WHAT YOU HAVE TO DO :: From the line containing "他の参加ショップをチェック" through the last line of the entries below, transcribe each line exactly, excluding any picture.

INPUT DATA ::
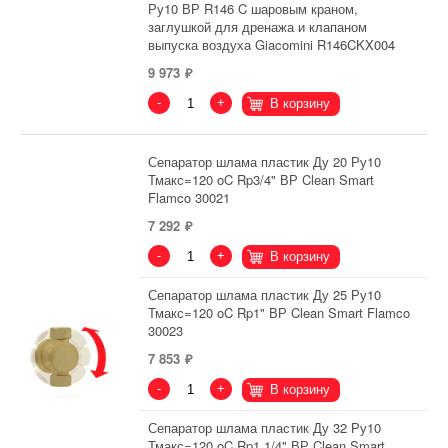
Ру10 ВР R146 C шаровым краном,
заглушкой для дренажа и клапаном
выпуска воздуха Giacomini R146CKX004
9 973
-
+
В корзину
Сепаратор шлама пластик Ду 20 Ру10
Тмакс=120 oC Rp3/4" ВР Clean Smart
Flamco 30021
7 292
-
+
В корзину
Сепаратор шлама пластик Ду 25 Ру10
Тмакс=120 oC Rp1" ВР Clean Smart Flamco
30023
7 853
-
+
В корзину
Сепаратор шлама пластик Ду 32 Ру10
Тмакс=120 oC Rp1 1/4" ВР Clean Smart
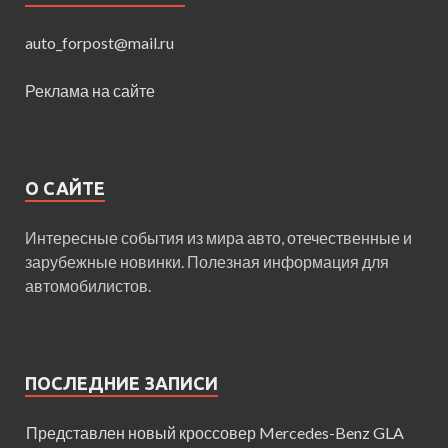
auto_forpost@mail.ru
Реклама на сайте
О САЙТЕ
Интересные события из мира авто, отечественные и
зарубежные новинки. Полезная информация для
автомобилистов.
ПОСЛЕДНИЕ ЗАПИСИ
Представлен новый кроссовер Mercedes-Benz GLA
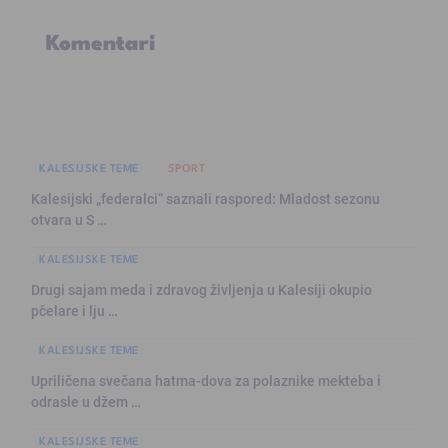
Komentari
KALESIJSKE TEME
SPORT
Kalesijski „federalci“ saznali raspored: Mladost sezonu
otvara u S …
KALESIJSKE TEME
Drugi sajam meda i zdravog življenja u Kalesiji okupio
pčelare i lju …
KALESIJSKE TEME
Upriličena svečana hatma-dova za polaznike mekteba i
odrasle u džem …
KALESIJSKE TEME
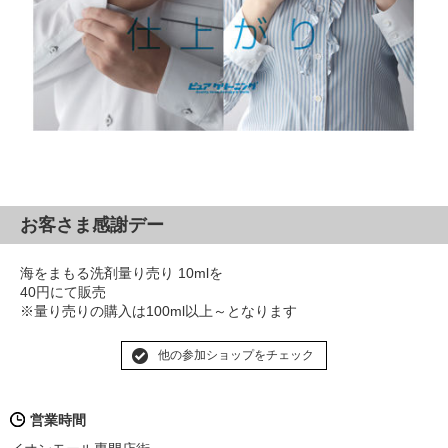
お客さま感謝デー
海をまもる洗剤量り売り 10mlを
40円にて販売
※量り売りの購入は100ml以上～となります
他の参加ショップをチェック
営業時間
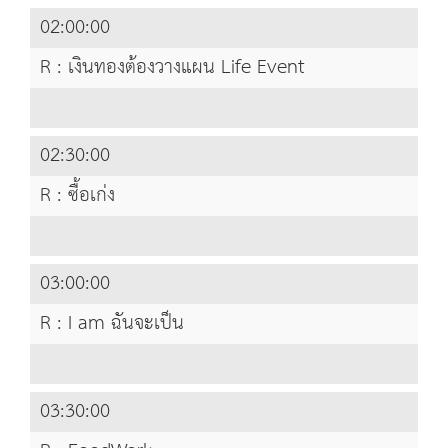
02:00:00
R : เงินทองต้องวางแผน Life Event
02:30:00
R : ซื้อเก่ง
03:00:00
R : I am ฉันจะเป็น
03:30:00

FINISHED TASK ::
他の参加ショップをチェック
営業時間
02:00:00
R : เงินทองต้องวางแผน Life Event
02:30:00
R : ซื้อเก่ง
03:00:00
R : I am ฉันจะเป็น
03:30:00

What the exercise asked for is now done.